Happy Thanksgiving All! You know what that means. It’s that time of year again. It’s starting to cool down, you donning the arm warmers and maybe that extra layer before venturing out for your weekend ride. Autumn is turning with snow and rain on their way. As bike touring and commuting cyclists one common question we get is how to stay warm and dry while cycling. Well, years of commuting and thousands of miles of bike touring have taught us a thing or two about staying comfortable on a bike whatever the weather.

bali_rainThe best clothing will depend on the length of your ride. If your ride is very short you may want to take Kyle’s old strategy and just get a good waterproof jacket with a big hood and some waterproof pants. This will keep you dry but with extended riding will result in a tent-like, greenhouse environment inside your rain gear and may leave you drenched when you get to work….just not with rain.

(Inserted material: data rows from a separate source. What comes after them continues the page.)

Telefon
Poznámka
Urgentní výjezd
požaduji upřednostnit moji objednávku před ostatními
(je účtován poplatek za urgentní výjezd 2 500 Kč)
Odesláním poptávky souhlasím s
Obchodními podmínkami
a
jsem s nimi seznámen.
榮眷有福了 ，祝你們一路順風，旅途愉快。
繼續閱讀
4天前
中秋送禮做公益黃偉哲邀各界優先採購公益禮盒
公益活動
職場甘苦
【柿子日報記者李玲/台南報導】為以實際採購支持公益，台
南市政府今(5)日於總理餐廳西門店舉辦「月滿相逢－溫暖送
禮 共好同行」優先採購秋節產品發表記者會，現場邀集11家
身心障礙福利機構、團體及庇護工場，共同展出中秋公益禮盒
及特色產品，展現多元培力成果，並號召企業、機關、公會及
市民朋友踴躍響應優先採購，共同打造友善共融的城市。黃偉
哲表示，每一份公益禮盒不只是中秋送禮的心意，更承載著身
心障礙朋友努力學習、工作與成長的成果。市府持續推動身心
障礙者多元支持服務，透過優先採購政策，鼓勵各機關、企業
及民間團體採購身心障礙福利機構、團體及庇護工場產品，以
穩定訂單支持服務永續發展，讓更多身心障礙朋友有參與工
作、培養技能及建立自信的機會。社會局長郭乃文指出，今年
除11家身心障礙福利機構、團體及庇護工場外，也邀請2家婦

What rain gear to get is up to your personal preference and willingness to pay. On the high end you can get a cycling specific Gore-Tex jacket and pants or go on the low end pick up some cheap waterproof gear. Proponents of Gore-Tex will tell you it makes a huge difference.

In my experience the difference between breathable waterproof material and non breathable is noticeable, but you will inevitably be wet on the inside as perspiration builds. No amount of wicking, breathable material will be able to keep up with your ability to sweat.

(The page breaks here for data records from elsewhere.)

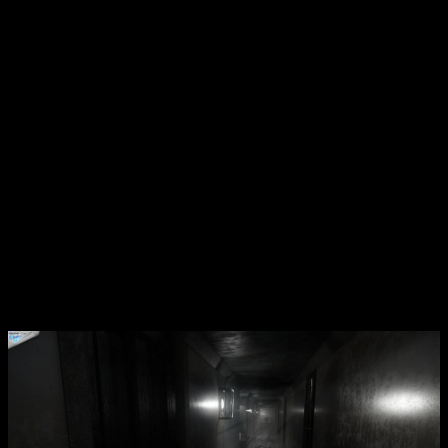
таинственном доме скрыты множество тайн, а судьба зависит
от ваших решений. Вы просыпаетесь в загадочном месте с
памятью о прошлом, не понимая, кто вы и как оказались
здесь. Постепенно собирая фрагменты информации, вы
узнаёте ужасную правду о доме и его обитателях,
сталкиваетесь с призраками, ловушками и загадками, которые
придется решать, чтобы выбраться из этого ада.
Надвигающиеся опасности и неотвратимый призрак создают
атмосферу постоянного переживания и страха. Вам предстоит
пробираться по коридорам, искать ключи, открывать тайные
проходы и избегать смертельно опасных ловушек. Однако,
будьте осторожны: каждое ваше решение может стать
последним. Игра создает уникальную интроспекцию страха,
где каждая комната, каждый предмет могут скрывать ответ
или опасность. Это настоящее испытание для любителей
хоррора и загадок, где правильный выбор — залог выживания
и разоблачения страшных секретов особняка.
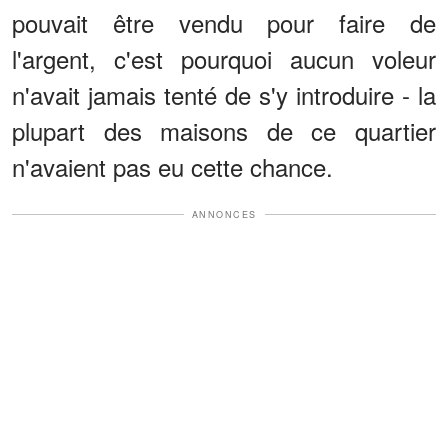
pouvait être vendu pour faire de
l'argent, c'est pourquoi aucun voleur
n'avait jamais tenté de s'y introduire - la
plupart des maisons de ce quartier
n'avaient pas eu cette chance.
ANNONCES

I am a sucker for high performance outdoor gear so I usually go for the cycling specific Gore-Tex product. But that doesn’t mean it’s the best for everyone. Ultimately what you choose will be based on your budget and specific conditions on your ride.

If you don’t mind getting wet and changing your clothes then in most cases a better strategy will be to allow yourself to get wet wearing proper clothing that will dry quickly. If you are going to work you will want to bring your work clothes in a waterproof pannier like the Ortlieb back roller classic.  Make sure you account for dry underwear and socks. If it is really raining you may need them when you get where you’re going.

We both like having a light jacket and layering underneath as necessary. The most important thing for comfort is that the jacket is designed to block the wind – keeping you from getting chilled while riding. My favorite jacket by far is the Cannondale Morphis jacket. They make a version both for men and for women. What makes this jacket great is that it converts to a vest that snaps on and off using magnets. This allows you to easily remove the sleeves while riding if the rain stops and you start to get too hot. It’s not the most waterproof but you’re going to be wet one way or the other so as long as it keeps you warm you’ll be fine.

Hungary_rain

Under the jacket I like to layer with merino long sleeve shirts and sweaters if necessary. If you haven’t discovered the virtues of merino wool you have been missing out. Merino is something I can’t talk enough about. If you have been on tour you notice immediately the difference between merino and polyester based cycling clothes.

They both perform well at keeping you cool in the heat and warm in the cold, but one day of riding in the polyester will leave a lingering stench so bad you’ll need to quarantine it from the rest of your clothes lest it infects onto your other clothes. The merino on the other hand can be worn for days of sweating profusely before even a remote smell starts to build. It is a significantly noticeable difference and absolutely worth the money.

On the bottom I wear a pair of quick drying thermal cycling pants like these ones from Ascent Subway.

Finally I like to keep my hands and ears warm with a pair of winter gloves like the Pearl Izumi Thermal Gloves  and a merino headband like this one from smart wool.

The most important thing about gearing up for the cold and rain is finding what works for you so there is no lapse in your riding due to inclement weather.